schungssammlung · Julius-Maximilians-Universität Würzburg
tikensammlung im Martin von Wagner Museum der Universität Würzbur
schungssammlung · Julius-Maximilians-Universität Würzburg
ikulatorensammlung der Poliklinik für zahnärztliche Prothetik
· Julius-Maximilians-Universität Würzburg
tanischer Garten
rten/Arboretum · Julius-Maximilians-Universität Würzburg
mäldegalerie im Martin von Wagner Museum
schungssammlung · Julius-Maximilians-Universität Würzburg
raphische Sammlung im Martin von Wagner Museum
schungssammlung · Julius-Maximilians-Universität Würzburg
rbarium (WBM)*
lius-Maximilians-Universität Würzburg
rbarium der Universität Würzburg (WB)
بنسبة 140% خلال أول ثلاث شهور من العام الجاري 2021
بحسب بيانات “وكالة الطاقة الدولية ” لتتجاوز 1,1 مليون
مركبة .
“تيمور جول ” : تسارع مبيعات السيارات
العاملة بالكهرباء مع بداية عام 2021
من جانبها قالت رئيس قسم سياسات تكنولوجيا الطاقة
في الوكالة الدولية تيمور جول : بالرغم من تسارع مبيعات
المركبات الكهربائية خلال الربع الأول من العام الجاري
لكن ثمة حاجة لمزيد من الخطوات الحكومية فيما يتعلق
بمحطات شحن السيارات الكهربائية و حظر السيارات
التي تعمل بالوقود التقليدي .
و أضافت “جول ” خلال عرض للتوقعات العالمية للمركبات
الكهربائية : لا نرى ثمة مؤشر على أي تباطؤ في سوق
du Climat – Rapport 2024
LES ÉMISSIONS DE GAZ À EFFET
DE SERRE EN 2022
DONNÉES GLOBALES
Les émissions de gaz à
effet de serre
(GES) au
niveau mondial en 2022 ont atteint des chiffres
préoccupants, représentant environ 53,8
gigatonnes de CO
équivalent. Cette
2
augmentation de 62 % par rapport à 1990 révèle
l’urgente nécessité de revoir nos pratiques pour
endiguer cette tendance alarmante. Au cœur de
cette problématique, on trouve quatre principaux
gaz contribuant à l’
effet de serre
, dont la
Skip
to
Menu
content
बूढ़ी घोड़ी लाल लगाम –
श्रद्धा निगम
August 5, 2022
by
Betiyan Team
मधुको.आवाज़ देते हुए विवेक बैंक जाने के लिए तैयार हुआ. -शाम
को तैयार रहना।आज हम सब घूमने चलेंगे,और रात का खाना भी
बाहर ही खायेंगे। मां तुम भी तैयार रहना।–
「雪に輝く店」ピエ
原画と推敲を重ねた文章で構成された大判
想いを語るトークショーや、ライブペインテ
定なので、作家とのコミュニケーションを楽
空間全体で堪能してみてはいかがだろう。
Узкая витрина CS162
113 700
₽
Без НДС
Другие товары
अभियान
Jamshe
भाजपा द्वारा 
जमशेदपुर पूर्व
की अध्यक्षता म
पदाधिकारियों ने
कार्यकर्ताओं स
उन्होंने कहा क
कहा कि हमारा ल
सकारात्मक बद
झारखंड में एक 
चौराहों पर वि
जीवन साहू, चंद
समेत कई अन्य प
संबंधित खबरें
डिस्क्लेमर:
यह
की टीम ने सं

----

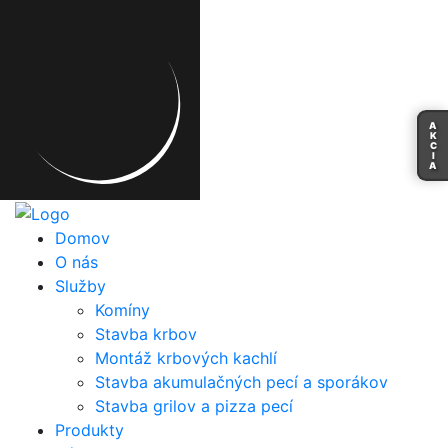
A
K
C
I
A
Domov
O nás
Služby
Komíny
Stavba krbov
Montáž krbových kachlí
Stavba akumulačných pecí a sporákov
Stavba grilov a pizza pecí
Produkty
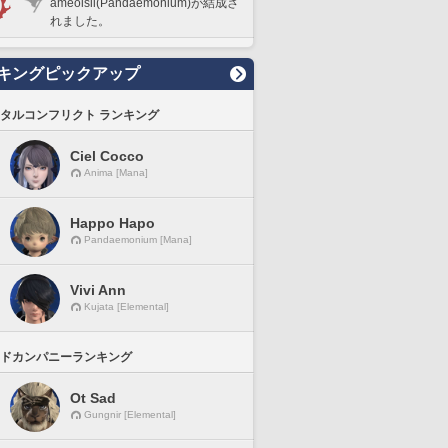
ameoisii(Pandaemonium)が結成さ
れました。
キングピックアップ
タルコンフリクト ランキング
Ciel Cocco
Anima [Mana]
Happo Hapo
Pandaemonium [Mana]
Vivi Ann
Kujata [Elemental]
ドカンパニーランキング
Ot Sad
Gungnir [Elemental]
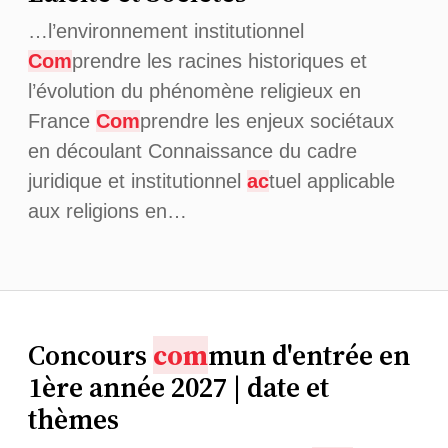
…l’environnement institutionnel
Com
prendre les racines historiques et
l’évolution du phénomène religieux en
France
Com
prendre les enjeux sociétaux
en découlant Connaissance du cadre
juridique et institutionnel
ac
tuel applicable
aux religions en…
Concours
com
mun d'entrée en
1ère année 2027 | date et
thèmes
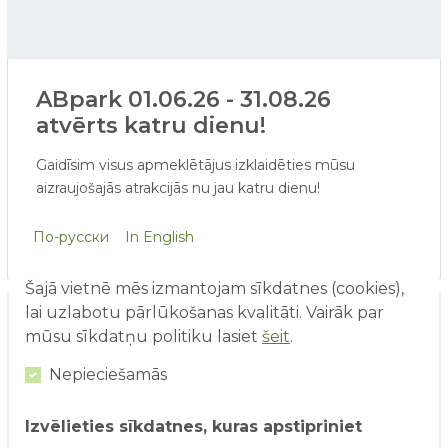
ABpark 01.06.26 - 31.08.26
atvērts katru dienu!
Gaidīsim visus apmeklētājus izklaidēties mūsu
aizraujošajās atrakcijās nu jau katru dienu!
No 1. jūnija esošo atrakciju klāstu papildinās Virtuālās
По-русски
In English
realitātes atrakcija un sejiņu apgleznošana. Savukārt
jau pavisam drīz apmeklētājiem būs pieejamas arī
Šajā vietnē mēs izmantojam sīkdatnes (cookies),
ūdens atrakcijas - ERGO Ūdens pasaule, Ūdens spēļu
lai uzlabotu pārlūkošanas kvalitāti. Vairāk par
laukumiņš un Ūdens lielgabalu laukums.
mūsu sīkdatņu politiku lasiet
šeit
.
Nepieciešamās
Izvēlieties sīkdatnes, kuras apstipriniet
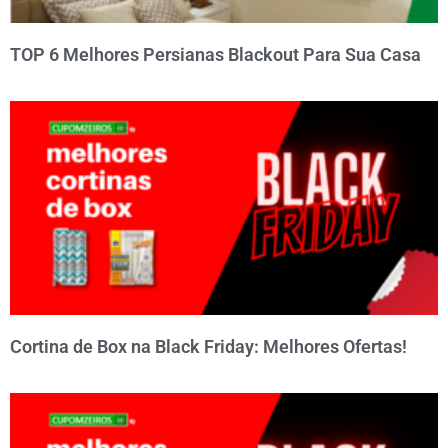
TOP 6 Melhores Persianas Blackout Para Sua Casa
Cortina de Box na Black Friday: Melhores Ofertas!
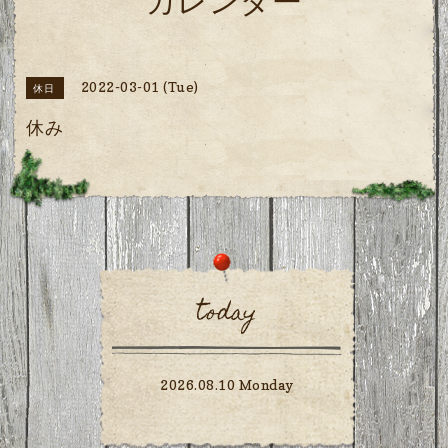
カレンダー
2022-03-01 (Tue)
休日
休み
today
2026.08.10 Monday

----

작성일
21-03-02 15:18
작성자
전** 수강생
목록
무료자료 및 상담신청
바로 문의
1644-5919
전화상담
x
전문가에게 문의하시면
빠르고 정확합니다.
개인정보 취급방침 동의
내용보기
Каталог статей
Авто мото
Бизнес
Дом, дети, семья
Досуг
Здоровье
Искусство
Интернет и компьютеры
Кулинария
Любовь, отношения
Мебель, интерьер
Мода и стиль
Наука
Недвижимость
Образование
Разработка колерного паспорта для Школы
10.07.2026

----

**Aim of the exercise:**
All lines above holding the word "Pandaemonium" make up the answer; copy each one.

**Answer box:**
ameoisii(Pandaemonium)が結成さ
Pandaemonium [Mana]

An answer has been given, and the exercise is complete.